12-15-2014 10:45 AM
Over the last week or so one of our Edgerouters (firmware version 1.6.0) has displayed some odd behaviour. The router becomes non-responsive to all forms of access requests (ssh or https) on all interfaces. This is preceeded by snmp displaying a jump to 100% cpu utilization.
The first occurance was early on the 8th of December, we had a field technician in the area and he rebooted the router we lost access. During that event cpu jumped to 100% then stopped responding to the snmp requests.
The second time no one was around to preform a reboot so the router stayed in this state for a more extended period. During this event the device continued to respond to snmp requests, and had an active ssh session the I had left open from earlier in the week.
I had a chance to grab some diagnostics before it froze completely.
"ps aux" didn't see anything consuming that much CPU time, nor did top
Then I attempted to login via https. I could access the webpage, but could not login. At that point I attempted to reboot (sudo reboot) from the exsisting ssh session at which point the shell locked and became unresponsive, it ceased to respond to snmp and the router did not reboot, I can no longer load the https login page.

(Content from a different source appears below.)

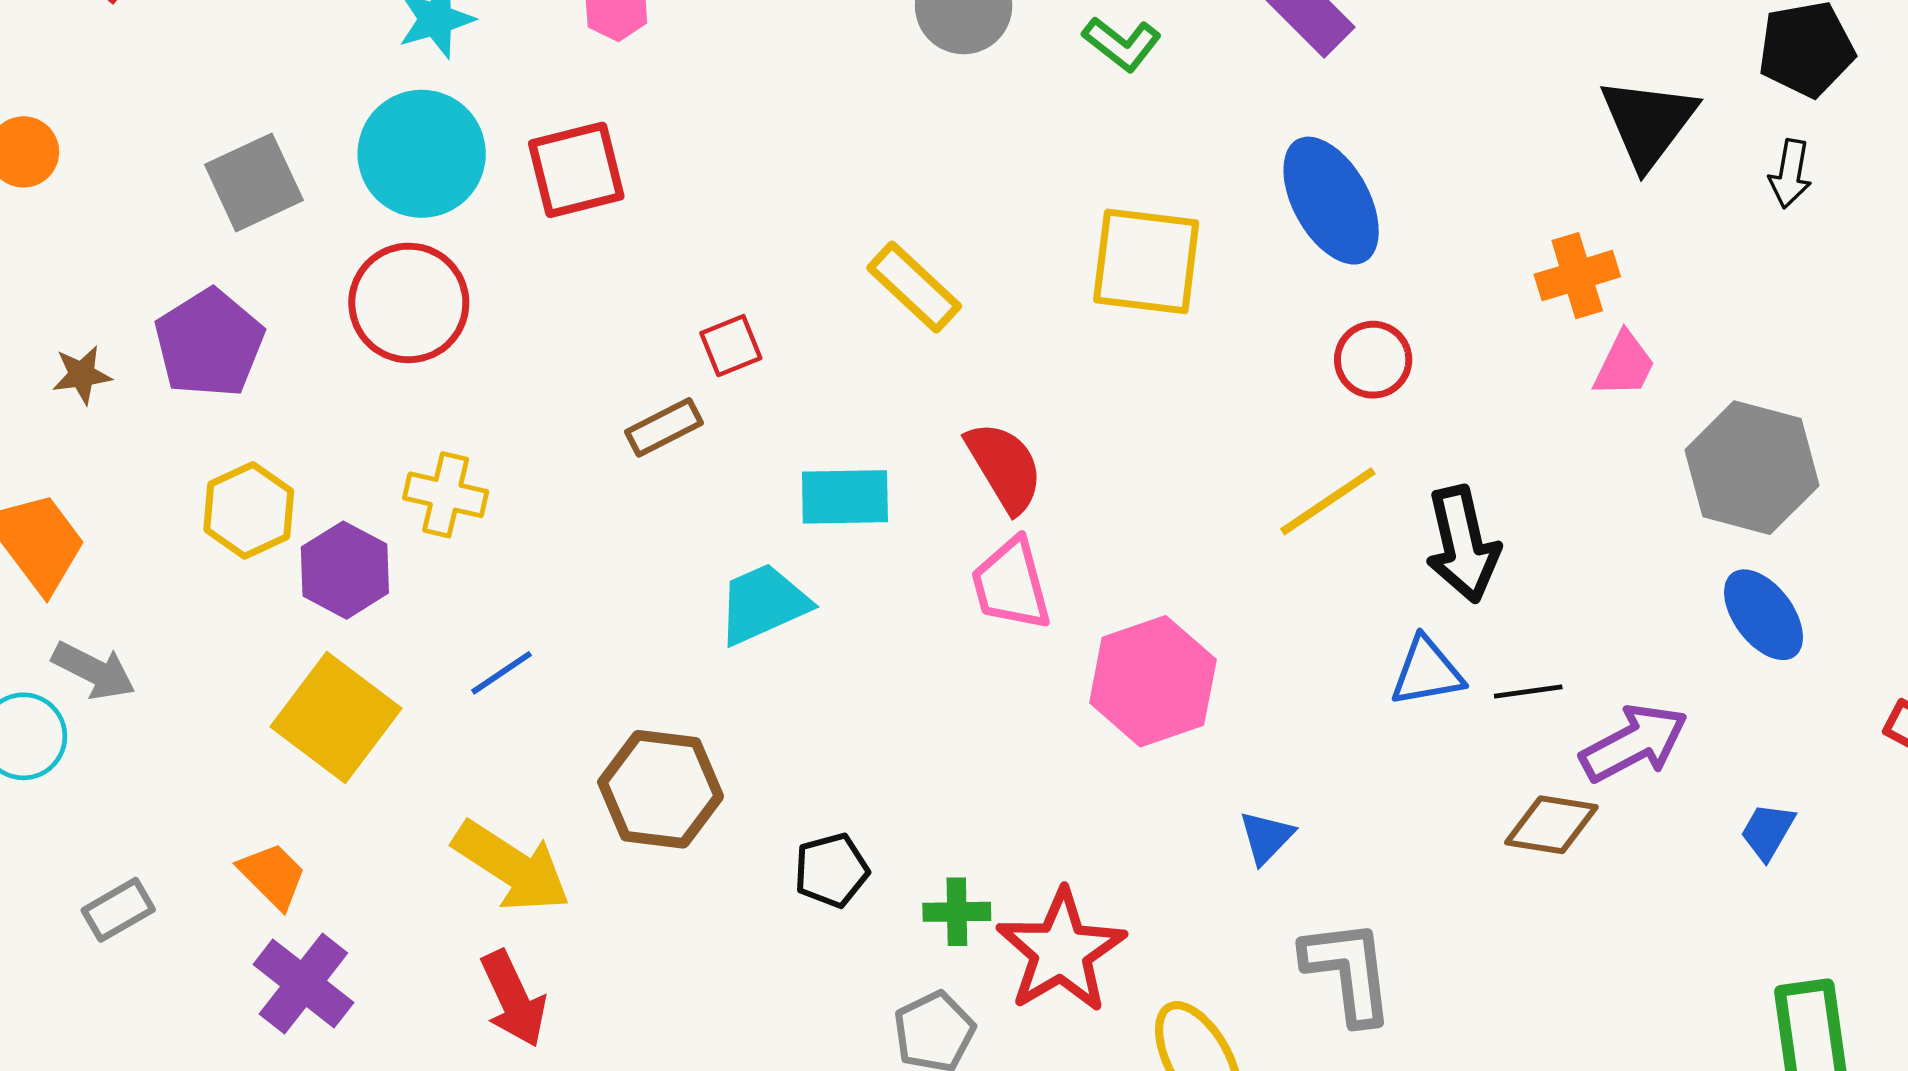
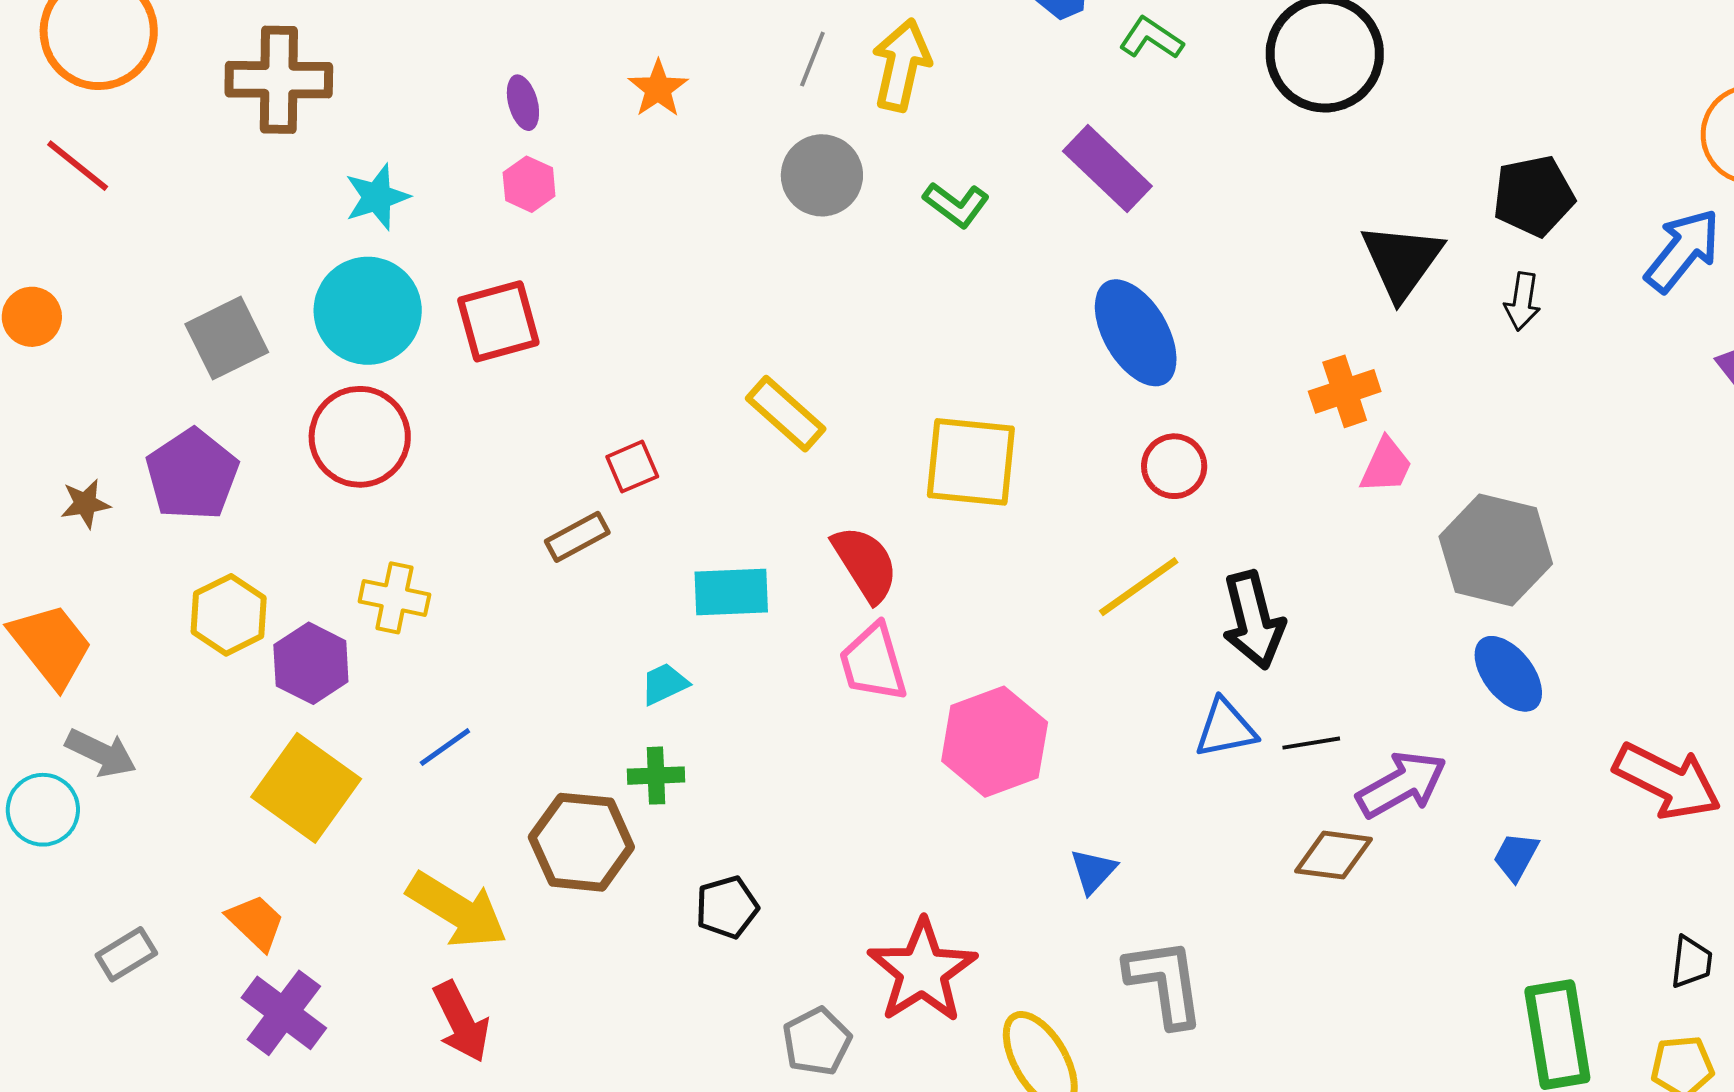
yellow square: (1146, 261) -> (971, 462), moved
cyan trapezoid: (763, 604) -> (664, 684), size x0.6
green cross: (957, 912) -> (656, 776), moved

Weirdly the routing functions have continued unhindered during both occurances, the router passes traffic, routes between interfaces, answers DHCP requests, and responds to ICMP without any trouble.
It was upgraded to 1.6.0 quite a while ago and hasn't had any issues from then until now. We have 2 other Edgerouters deployed with similar configuations without any trouble.
I can add the config once I get someone out to the area to power cycle the router so I can get back in.
Has anyone seen anything like this? Or thoughts on what might be going on here?
12-16-2014 11:03 AM
If the CPU goes up to 100%, it would help if we know what process is using the CPU. Is that available or do the SSH sessions freeze before this happens for example?
12-16-2014 12:44 PM
The ps aux and top sceenshots were off the device before the ssh session locked up. I couldn't find a process consuming the CPU time snmp was indicating.
When the field tech eventually got out there to power cycle the router, it did not come back up. We removed it and brought it back to the office and tried to reset it, to no avail. I haven't had a chance to see I can get in via the console port yet, but at the moment it appears to be bricked.